I was working on a proof that the determinant of an antisymmetric ($n\times n$)-matrix is zero if $n$ is odd.
$U_{ij} = (-1)^{i+j}A_{ij}$: algebraic complement to $a_{ij}$, $A_{ij}$ is the subdeterminant $$\det B = \sum_j b_{ij}U_{ij} = \sum_j-b_{ji}U_{ji}=-\sum_j b_{ij}^TU_{ij}^T=-\det B^T$$
But this would mean $\det B = -\det B$ for all $n$ so $\det B$ would be zero for all $n$ which is false.
I know what the correct proof is for $n$ odd but I don't understand what the error in my original proof is. Could someone please point out my error?

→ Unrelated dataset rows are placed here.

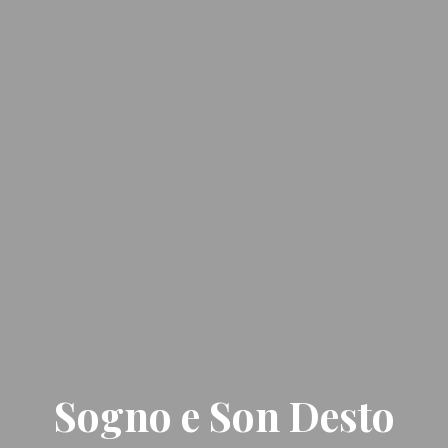
Sogno e Son Desto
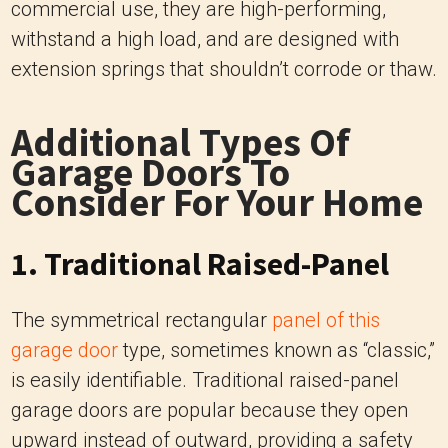
commercial use, they are high-performing,
withstand a high load, and are designed with
extension springs that shouldn’t corrode or thaw.
Additional Types Of
Garage Doors To
Consider For Your Home
1. Traditional Raised-Panel
The symmetrical rectangular
panel of this
garage door
type, sometimes known as “classic,”
is easily identifiable. Traditional raised-panel
garage doors are popular because they open
upward instead of outward, providing a safety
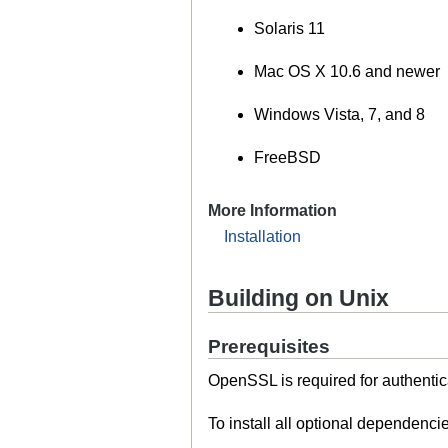
Solaris 11
Mac OS X 10.6 and newer
Windows Vista, 7, and 8
FreeBSD
More Information
Installation
Building on Unix
Prerequisites
OpenSSL is required for authenti
To install all optional dependenc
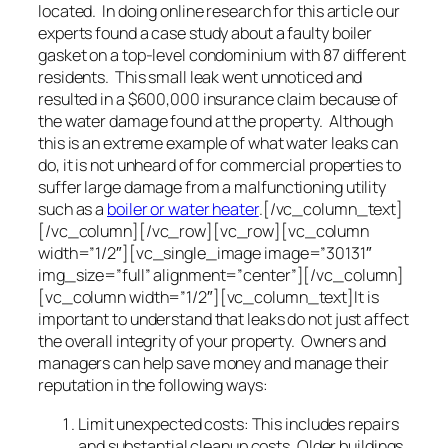
located. In doing online research for this article our
experts found a case study about a faulty boiler
gasket on a top-level condominium with 87 different
residents. This small leak went unnoticed and
resulted in a $600,000 insurance claim because of
the water damage found at the property. Although
this is an extreme example of what water leaks can
do, it is not unheard of for commercial properties to
suffer large damage from a malfunctioning utility
such as a
boiler or water heater
.[/vc_column_text]
[/vc_column][/vc_row][vc_row][vc_column
width=”1/2″][vc_single_image image=”30131″
img_size=”full” alignment=”center”][/vc_column]
[vc_column width=”1/2″][vc_column_text]It is
important to understand that leaks do not just affect
the overall integrity of your property. Owners and
managers can help save money and manage their
reputation in the following ways:
Limit unexpected costs: This includes repairs
and substantial cleanup costs. Older buildings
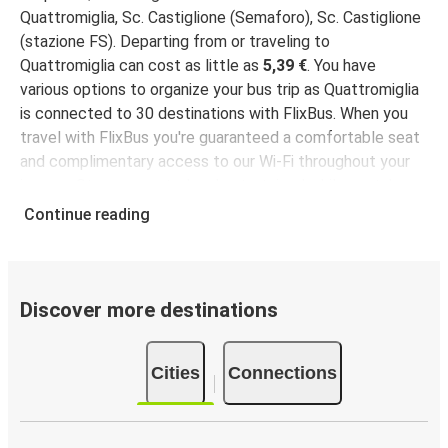
Quattromiglia, Sc. Castiglione (Semaforo), Sc. Castiglione
(stazione FS). Departing from or traveling to
Quattromiglia can cost as little as
5,39 €
. You have
various options to organize your bus trip as Quattromiglia
is connected to 30 destinations with FlixBus. When you
travel with FlixBus you're guaranteed a comfortable seat
and complimentary access to our Wi-Fi throughout your
journey. Stay connected and entertained while we take
you to your destination!
Continue reading
Discover more destinations
Cities
Connections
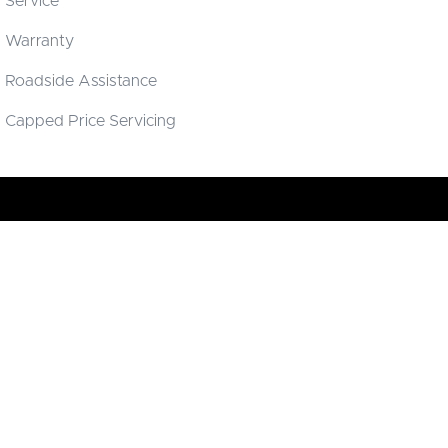
Service
Warranty
Roadside Assistance
Capped Price Servicing
Brisbane Deepal
16 Hudson Road
,
Albion
QLD
4006
Phone:
(07) 3638 8338
LMCT 4666283
Brisbane Deepal - Service
16 Hudson Road
,
Albion
QLD
4006
Phone:
(07) 3638 8338
Brisbane Deepal - Parts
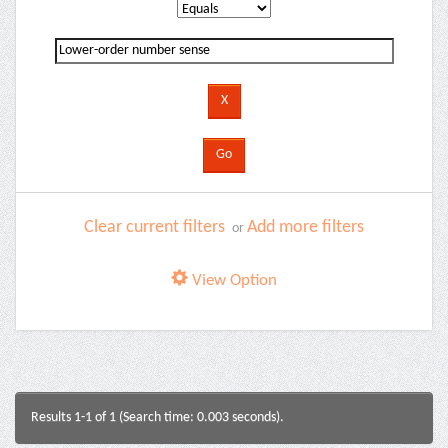
Clear current filters
Add more filters
or
View Option
Results 1-1 of 1 (Search time: 0.003 seconds).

$\sum_j b_{ij}U_{ij} = \sum_j-b_{ji}U_{ji}$ is problematic because you know $b_{ij}=-b_{ji}$, but you don't know the relationship between $U_{ij}$ and $U_{ji}$. For example, take $\begin{bmatrix}0&1\\-1&0\end{bmatrix}$; in this example you always have $U_{ij}=-U_{ji}$ so $\sum_j b_{ij}U_{ij} = \sum_jb_{ji}U_{ji}$.